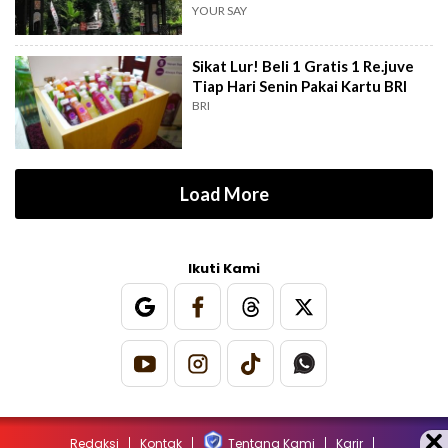
YOUR SAY
Sikat Lur! Beli 1 Gratis 1 Re.juve
Tiap Hari Senin Pakai Kartu BRI
BRI
Load More
Ikuti Kami
Redaksi
Kontak
Tentang Kami
Karir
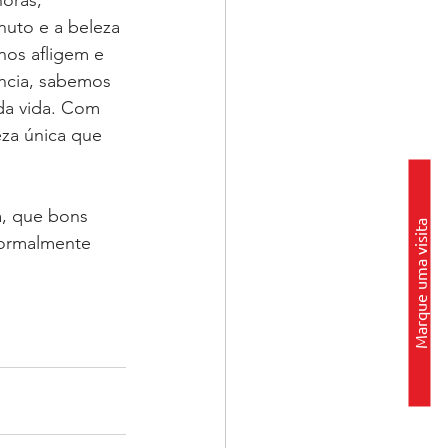
oras, 
nuto e a beleza 
os afligem e 
ncia, sabemos 
da vida. Com 
za única que 
, que bons 
Marque uma visita
normalmente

Assignment: Write out the records in full and exactly, omitting the pictures they hold.

Written solution:
YOUR SAY
Sikat Lur! Beli 1 Gratis 1 Re.juve
Tiap Hari Senin Pakai Kartu BRI
BRI
Load More
Ikuti Kami
Redaksi
Kontak
Tentang Kami
Karir
oras, 
nuto e a beleza 
os afligem e 
ncia, sabemos 
da vida. Com 
za única que 
, que bons 
Marque uma visita
normalmente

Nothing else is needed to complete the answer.